Se la presidente del Consiglio trovasse il tempo per incontrarlo, il segretario della Cgil potrebbe forse ricordarglielo, sottraendo così i referendum dell’8 e 9 giugno su cinque questioni fondamentali – quattro quesiti per rimediare ai macroscopici errori della riforma renziana, l’ultimo per cambiare le norme sulla cittadinanza per stranieri regolari, riportando linfa vitale nell’Italia incanutita dell’inverno demografico che tanto preoccupa il governo – alla battaglia politica di piccolissimo cabotaggio. Perché va bene annunciare con berlusconiana grandeur un milione di posti di lavoro creati, e un impegno per promuovere la sicurezza snocciolando cifre roboanti, chiedendo “concertazione” e ignorando al contempo ostinatamente una piattaforma unitaria dei sindacati depositata da tre anni, ma furbizia politica suggerirebbe invece di non trascurare le categorie di elettori che costituiscono l’ossatura produttiva, e di consenso, del Paese. E se Confindustria ha recentemente denunciato la mancanza di politiche serie per le imprese, è difficile non solidarizzare con quei capi azienda che, a dispetto di bollette energetiche impossibili e un costo del lavoro ben più alto di quello delle rendite, ancora provano a miscelare competenze, creatività, saper fare e correttezza – tutti valori a cui si rifà pienamente, almeno a parole, la destra di governo – per contrastare un crollo della produzione che dura da 25 mesi, ossia più di due anni, pressappoco la durata dell’attuale esecutivo, a dispetto delle migliori intenzioni dell’esecutivo stesso. “Non disturbiamo chi fa”, come ebbe a dire la presidente del Consiglio fin dal discorso di insediamento, può essere una indicazione soltanto aggiungendo “bene” alla fine della frase: chi non licenzia senza giusta causa; chi ha orizzonti strategici e punta sui lavoratori per realizzarli, senza tenerli sulla graticola e senza cambiarli come cleenex, avvalorandone cioè la formazione; chi non accetta infine l’idea che ogni giorno tre persone escano di casa per andare a guadagnarsi la vita e non tornino indietro, in un’emergenza drammatica denunciata sia dal presidente Mattarella sia dalla premier Meloni. Chi, insomma, si comporta con correttezza ma anche con lungimiranza, pensando al proprio successo nonché a quello altrui, contribuendo fattivamente proprio alla rinascita del Paese di cui sono farciti i discorsi ufficiali.

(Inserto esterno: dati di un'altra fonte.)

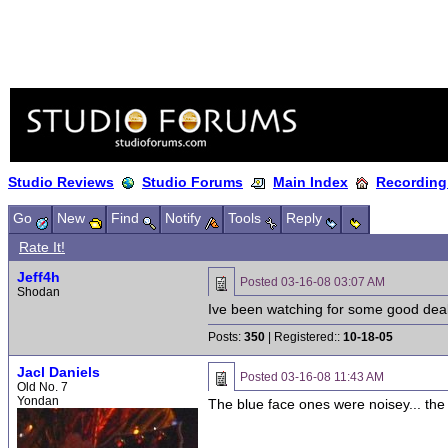
Studio Reviews
Studio Forums
Main Index
Recording
Go
New
Find
Notify
Tools
Reply
Rate It!
Jeff4h
Posted
03-16-08 03:07 AM
Shodan
Ive been watching for some good deal
Posts:
350
| Registered::
10-18-05
Jacl Daniels
Posted
03-16-08 11:43 AM
Old No. 7
Yondan
The blue face ones were noisey... the 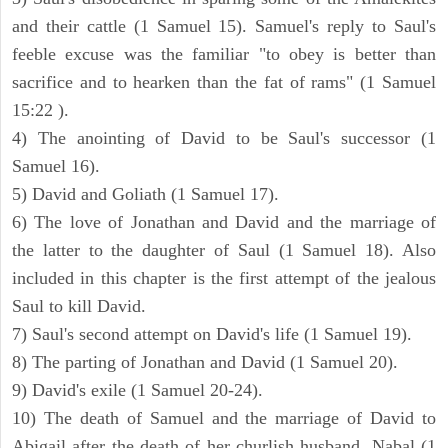
and their cattle (1 Samuel 15). Samuel's reply to Saul's
feeble excuse was the familiar "to obey is better than
sacrifice and to hearken than the fat of rams" (1 Samuel
15:22 ).
4) The anointing of David to be Saul's successor (1
Samuel 16).
5) David and Goliath (1 Samuel 17).
6) The love of Jonathan and David and the marriage of
the latter to the daughter of Saul (1 Samuel 18). Also
included in this chapter is the first attempt of the jealous
Saul to kill David.
7) Saul's second attempt on David's life (1 Samuel 19).
8) The parting of Jonathan and David (1 Samuel 20).
9) David's exile (1 Samuel 20-24).
10) The death of Samuel and the marriage of David to
Abigail after the death of her churlish husband, Nabal (1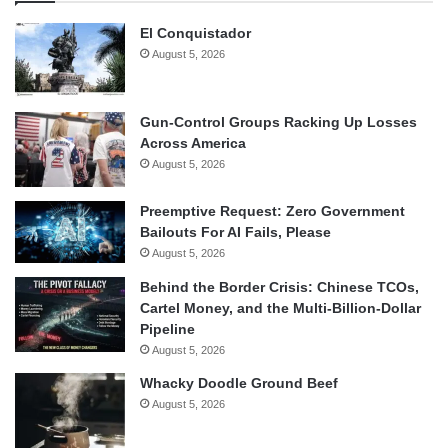
El Conquistador
August 5, 2026
Gun-Control Groups Racking Up Losses
Across America
August 5, 2026
Preemptive Request: Zero Government
Bailouts For AI Fails, Please
August 5, 2026
Behind the Border Crisis: Chinese TCOs,
Cartel Money, and the Multi-Billion-Dollar
Pipeline
August 5, 2026
Whacky Doodle Ground Beef
August 5, 2026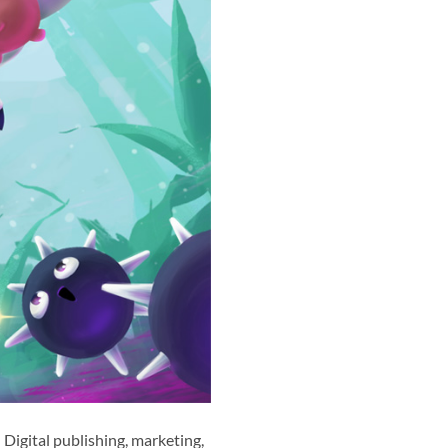
Digital publishing, marketing,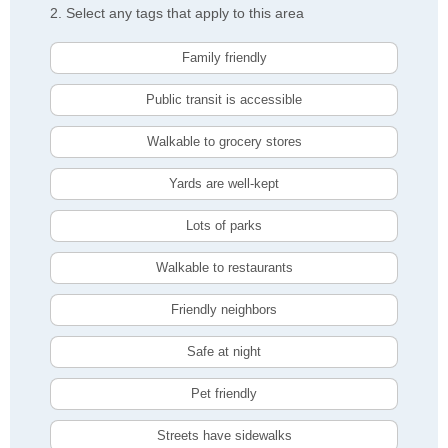
2. Select any tags that apply to this area
Family friendly
Public transit is accessible
Walkable to grocery stores
Yards are well-kept
Lots of parks
Walkable to restaurants
Friendly neighbors
Safe at night
Pet friendly
Streets have sidewalks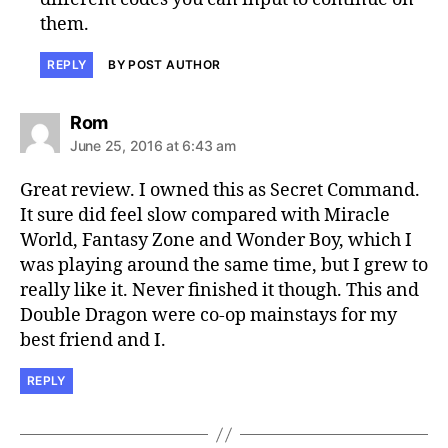
them.
REPLY
BY POST AUTHOR
says:
Rom
June 25, 2016 at 6:43 am
Great review. I owned this as Secret Command.
It sure did feel slow compared with Miracle
World, Fantasy Zone and Wonder Boy, which I
was playing around the same time, but I grew to
really like it. Never finished it though. This and
Double Dragon were co-op mainstays for my
best friend and I.
REPLY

Dovrebbe essere orgogliosa di sé, Giorgia Meloni, nel constatare quanto avesse ragione su quella “carta da pizza” e sugli effetti che avrebbe prodotto. E siccome alla “esistenza di lavoratori di serie A e di serie B” che al tempo l’affliggeva oggi deve aggiungere la preoccupazione per un tessuto imprenditoriale che vuole sano e giustamente competitivo, siamo certi che diventerà prima testimonial in favore di referendum cruciali per l’Italia che vuole costruire. E sui quali invece inspiegabilmente il suo partito ha scelto l’astensione.